Sharolta Nonen

Personal information
- Full name: Sharolta Louisa Nonen
- Date of birth: December 30, 1977 (age 48)
- Place of birth: Vancouver, British Columbia, Canada
- Height: 5 ft 6 in (1.68 m)
- Position: Defender

College career
- Years: Team / Apps / (Gls)
- 1996–1999: Nebraska Cornhuskers / 93 / (9)

Senior career*
- Years: Team / Apps / (Gls)
- 2001–2003: Atlanta Beat / 67 / (0)
- 2005–2008: Atlanta Silverbacks / 22 / (1)
- 2009: F.C. Indiana / 10 / (0)
- 2009: Los Angeles Sol / 2 / (0)
- 2010: Atlanta Beat / 0 / (0)
- Total:  / 101 / (1)

International career^{‡}
- 1999–2006: Canada / 63 / (1)

Managerial career
- 2013–2015: Georgia Gwinnett College Grizzlies (assistant)
- 2015–2017: East Carolina Pirates (assistant)
- 2017–: FIU Panthers

= Sharolta Nonen =

Canadian coach and former soccer player

Sharolta Louisa Nonen (born December 30, 1977) is a Canadian former soccer defender and current women's soccer coach of the Florida International University Panthers. She played for the Nebraska Cornhuskers in college, where she was the first three-time All-American and the first Big 12 Player of the Year in program history. With the Atlanta Beat in the Women's United Soccer Association, Nonen was an All-Star with and named Top 3 defenders in the WUSA, All Star Player for Fortuna Hjørring (Danish League) and led the team to its first First place finish in over 10 years, Atlanta Silverbacks she was the First Player coach in Silverbacks semi-professional history and she led the team to one of its highest finishes ever, she was an All Star at FC Indiana (W-League) and with Los Angeles Sol (WPS) was a part of the National Championship team in 2009.

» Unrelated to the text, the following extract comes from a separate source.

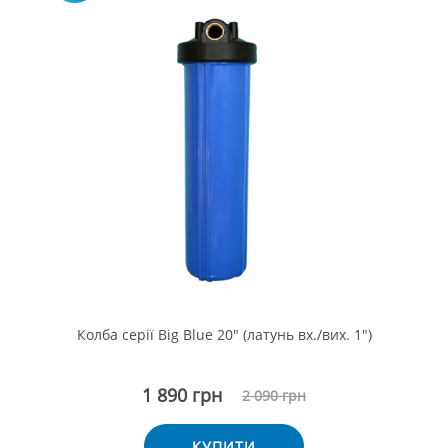
Колба серії Big Blue 20" (латунь вх./вих. 1")
1 890 грн
2 090 грн
КУПИТИ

She was a member of the Canadian National Team, taking part in the 1999 and 2003 World Cups where she was named to the All-Tournament team in both appearances (Top 11 Players in Women's World Cup). She was also named twice as a starter to lead the back line in the All-World Team games 2001 & 2003.

Since retiring, Nonen has coached in the Youth, Olympic, Regional, National, Semi-Professional and Collegiate ranks.

==International career==
In August 2006 Charmaine Hooper and Christine Latham refused to attend two exhibition games against China and fell into dispute with team coach Even Pellerud. Nonen joined Hooper and Latham in publicly calling for Pellerud's removal. Pellerud had pressured them to break their club contracts in order to join Vancouver Whitecaps and had tried to fix the outcome of a USL W-League play-off by releasing certain national team players but not others. Pellerud was abusive towards players and forced players to play through significant injuries or risk losing their funding. The players boycotted the 2007 World Cup and demanded fair and safe conditions for themselves and their teammates."